Ihr Herz machte einen Riesensatz, und sie starrte wieder auf seine schmutzverkrusteten Stiefel. Der klebrige schwarze Schlamm... Wenn man zu tief hineintrat, saugte er einem den Schuh vom Fuß... und sowohl Bill als auch Richie glaubten, wenn man ganz hineingeriete, würde er einen verschlingen.

»Ich spiele manchmal dort un...«

Klatsch! Seine harte, schwielige Hand landete wieder auf ihrer Wange. Sie schrie vor Schmerz und Furcht auf. Sein Gesichtsausdruck machte ihr Angst, und ebenso die Tatsache, daß er sie nicht ansah. Etwas stimmte nicht mit ihm. In letzter Zeit war es immer schlimmer geworden... und mit neuem Entsetzen wurde ihr klar, daß das so war, seit die Morde in Derry begonnen hatten... seit Es erwacht war. Was ist, wenn er mich umbringen will? Was ist, wenn

(oh, hör auf, Bevvie, er ist dein VATER, und VÄTER bringen ihre Töchter nicht um)

er auch nur die Kontrolle über sich verliert? Was ist, wenn...

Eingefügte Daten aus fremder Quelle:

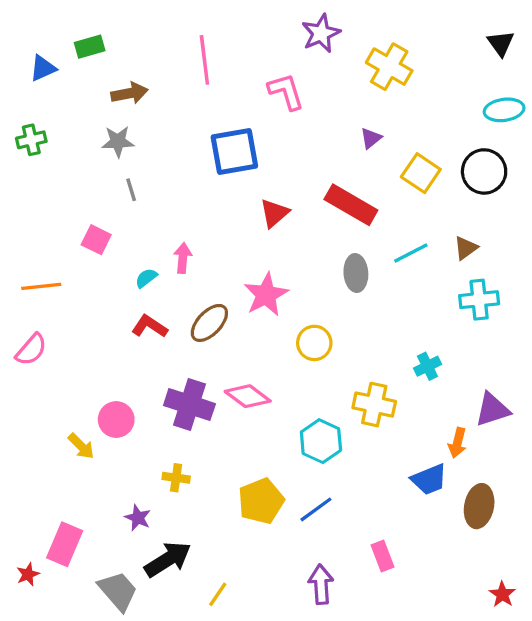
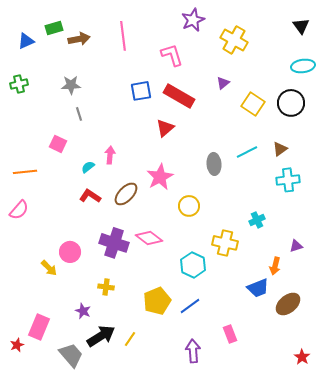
brown arrow: (129, 93) -> (79, 39), moved
blue square: (234, 151) -> (141, 91), size x0.7
red rectangle: (351, 205) -> (179, 96), moved
purple triangle: (492, 410) -> (296, 246), size x0.6
brown ellipse: (479, 506) -> (288, 304), turned 40
yellow line: (218, 594) -> (130, 339), moved

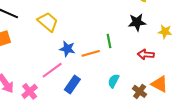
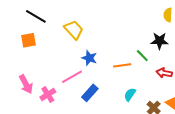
green line: (109, 41) -> (142, 56), moved, turned -40
orange line: (91, 53) -> (122, 65), moved

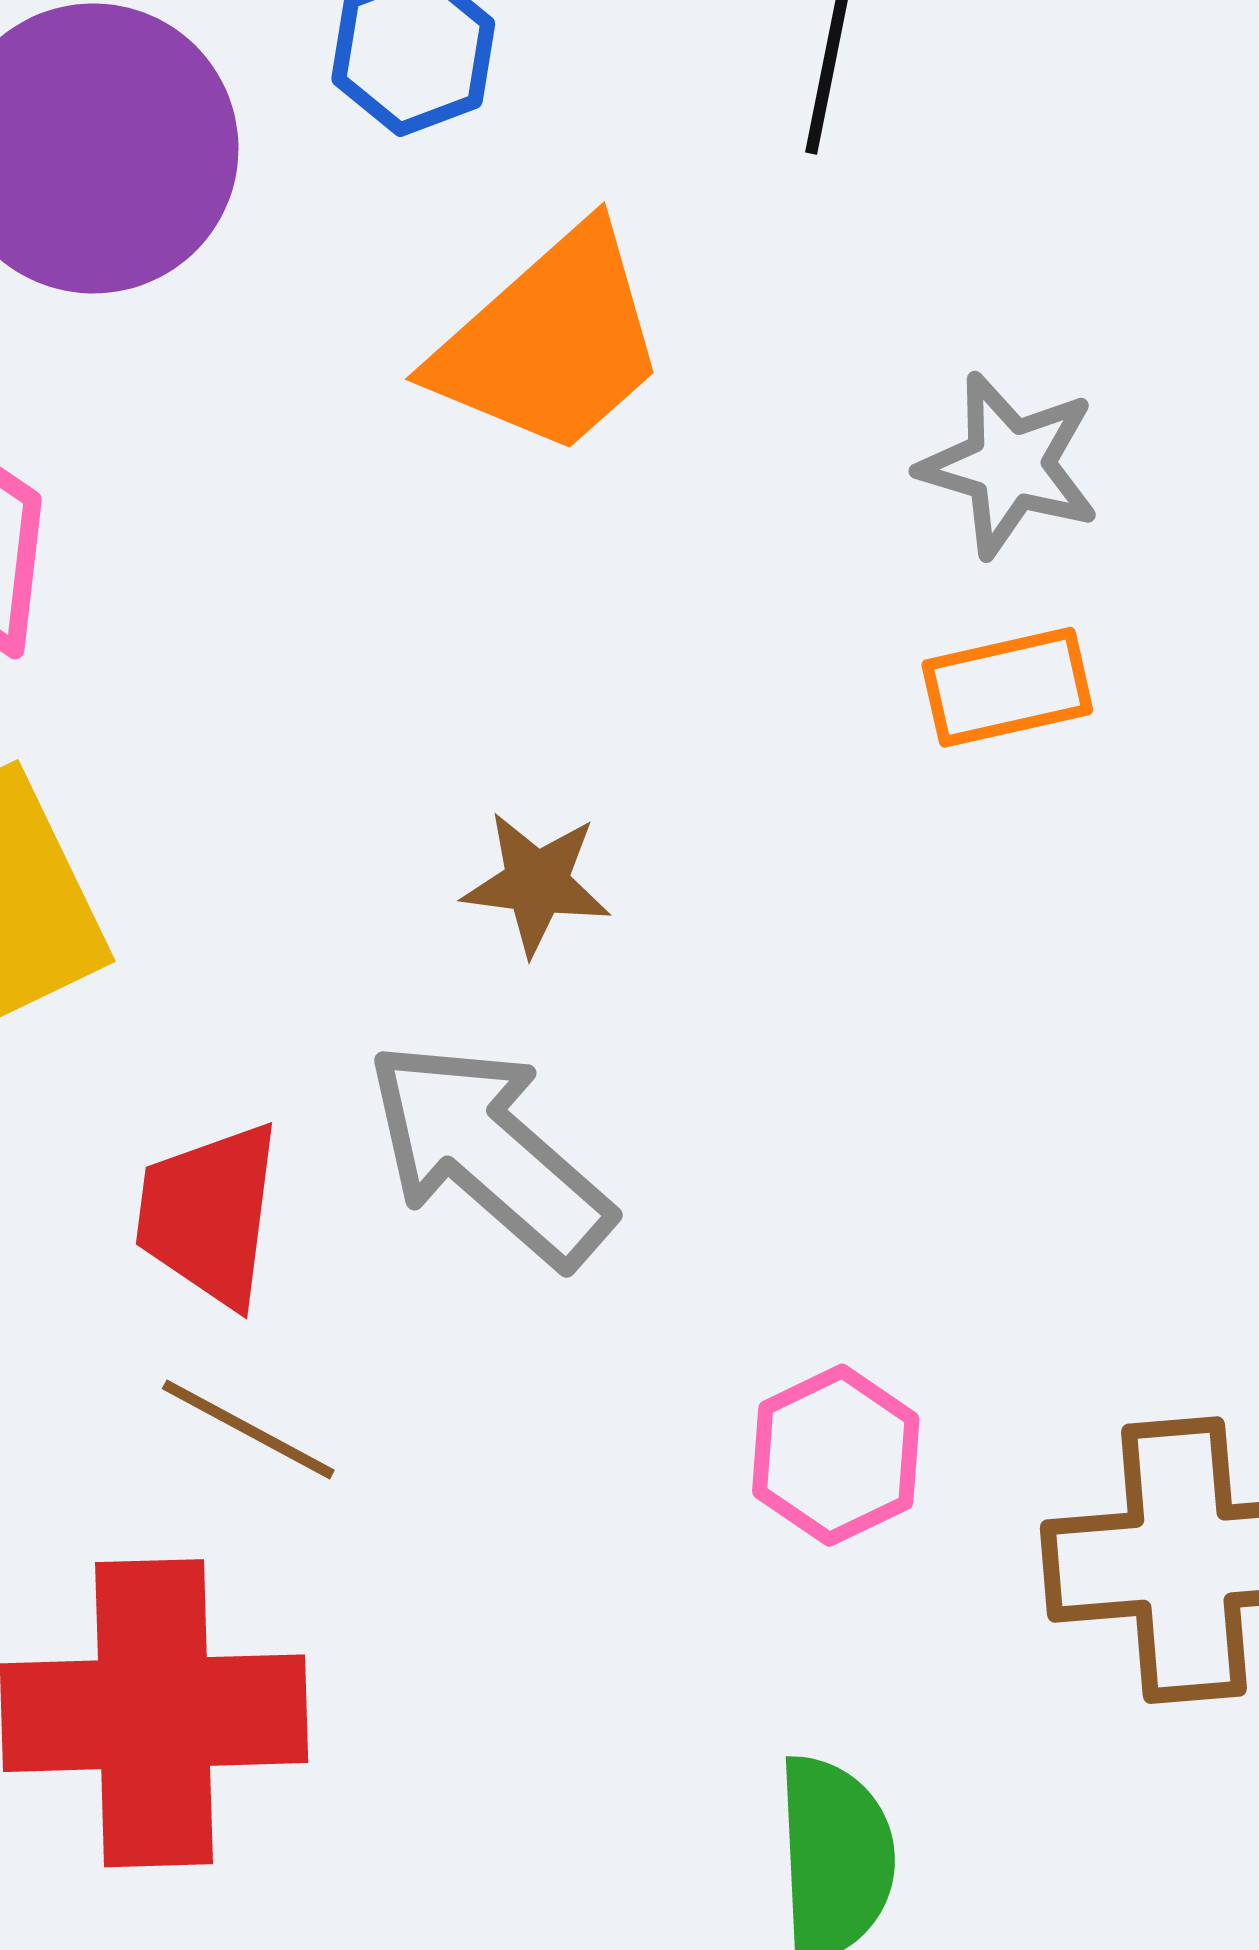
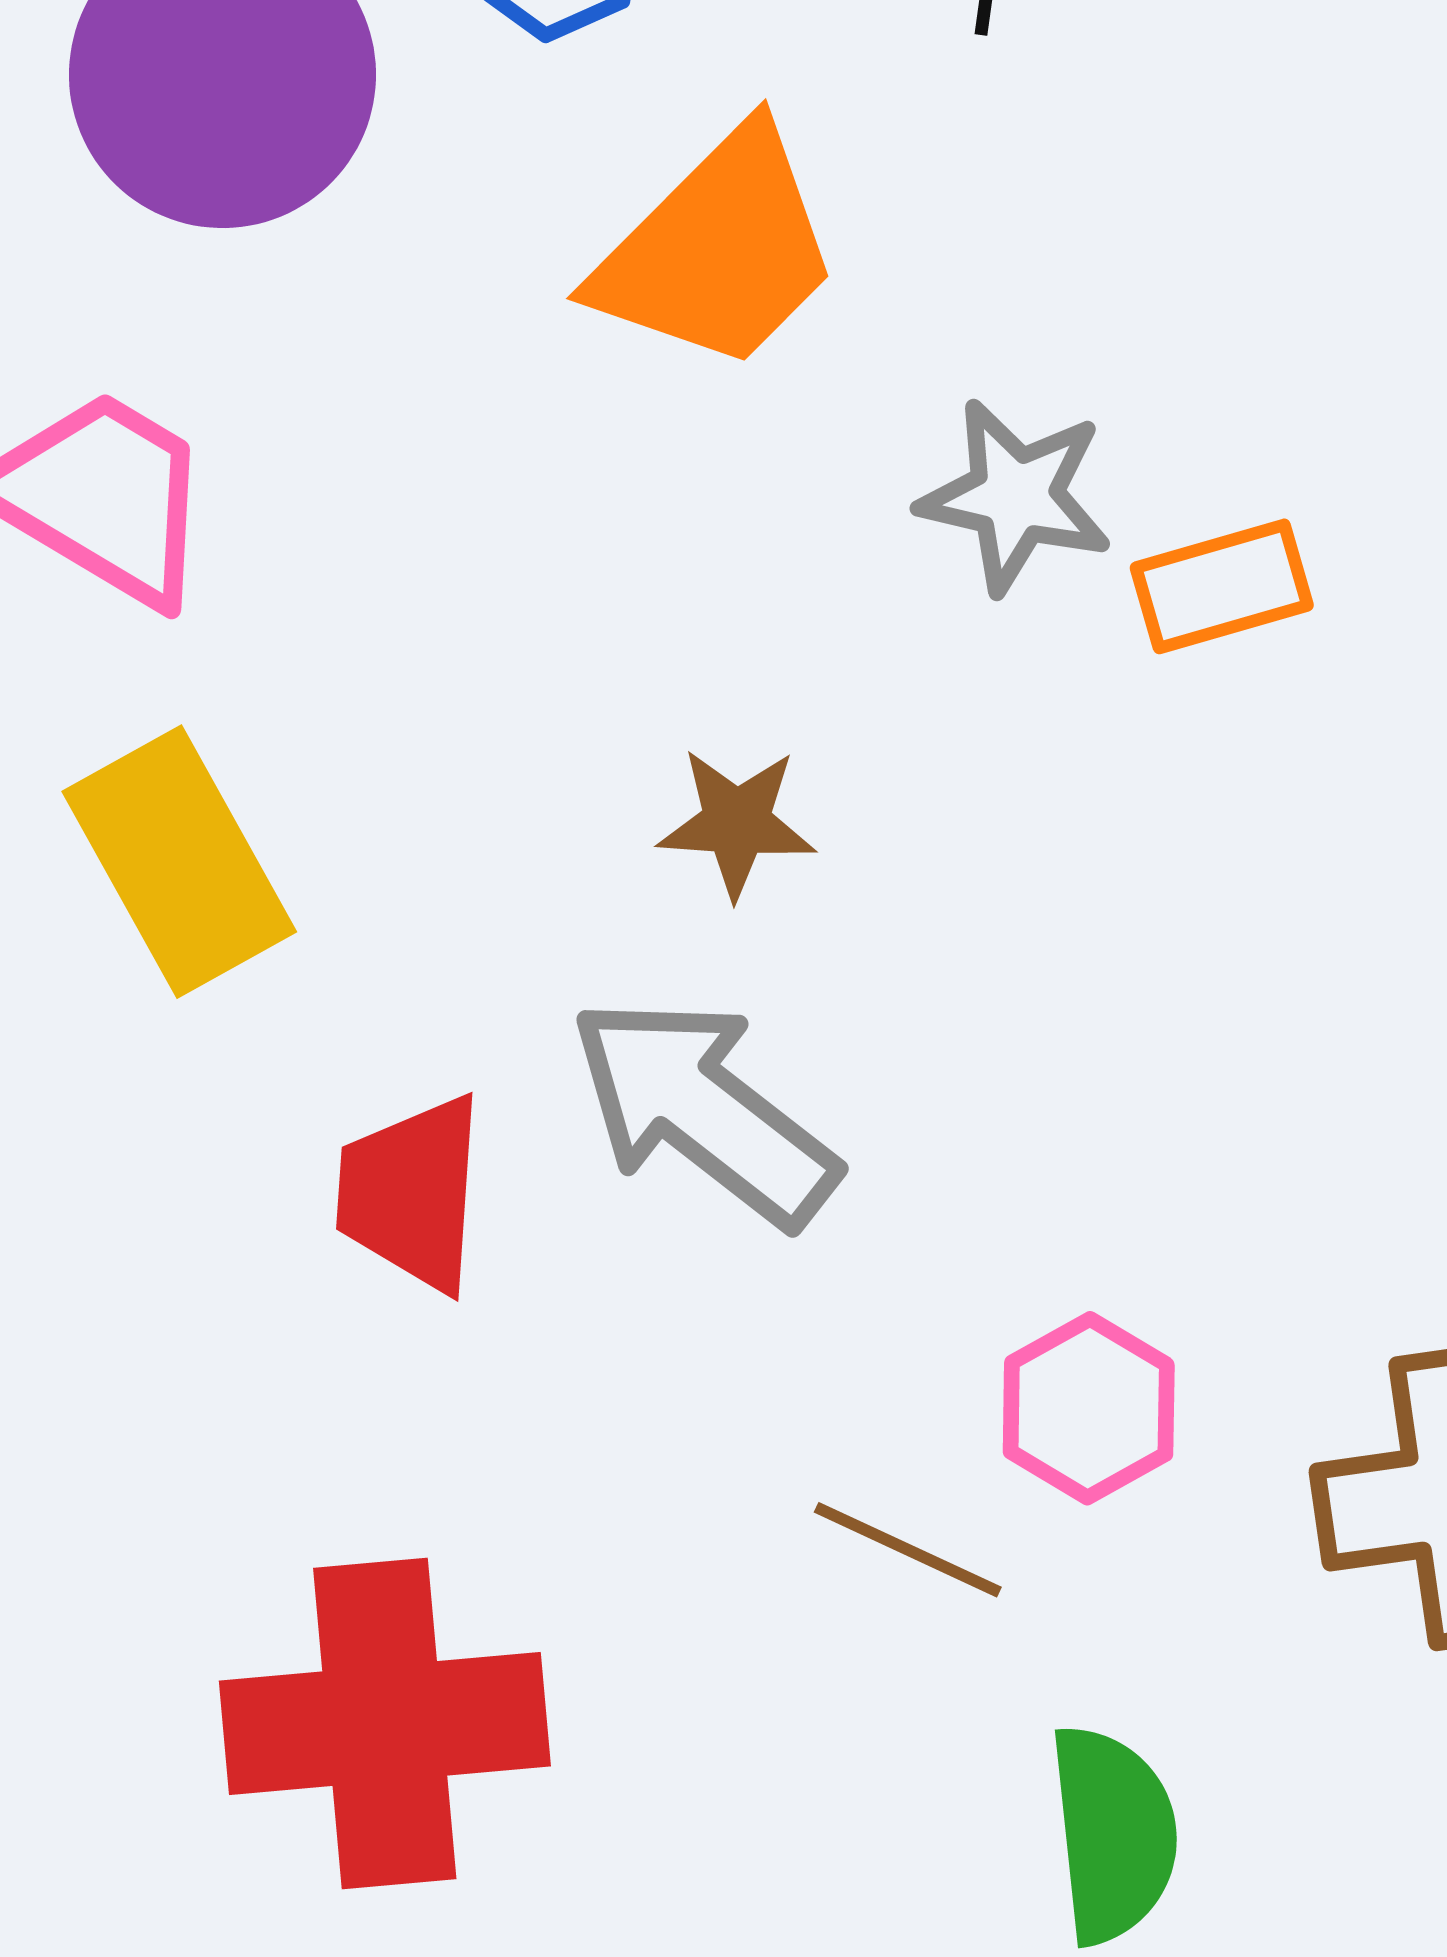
gray star: (1009, 465) -> (1015, 496), moved
brown line: (248, 1429) -> (908, 1550), moved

»Was hast du diese Kerle mit dir machen lassen?«

»Machen? Was...« Sie hatte nicht die geringste Ahnung, was er meinte.

»Zieh deine Hose aus!«

Ihre Verwirrung wurde immer größer. Nichts, was er sagte, schien irgendeinen Zusammenhang zu haben. Ihr war schon ganz schwindlig von dem Versuch, ihm geistig zu folgen... sie fühlte sich regelrecht seekrank.

»Was... warum... ?«

Er hob die Hand, und sie zuckte angsterfüllt zusammen. »Zieh sie aus, Bevvie. Ich möchte nachschauen, ob du noch unberührt bist.«

Unberührt - was bedeutete das? Ein neues, völlig aberwitziges Bild drängte sich ihr auf: sie sah sich selbst ihre Jeans ausziehen, und dabei ging auch eines ihrer Beine ab. Ihr Vater prügelte sie durchs Zimmer, während sie versuchte, ihm auf einem Bein hüpfend auszuweichen, und er brüllte: Ich wußte doch, daß du nicht mehr unberührt bist! Ich wußte es! Ich wußte es!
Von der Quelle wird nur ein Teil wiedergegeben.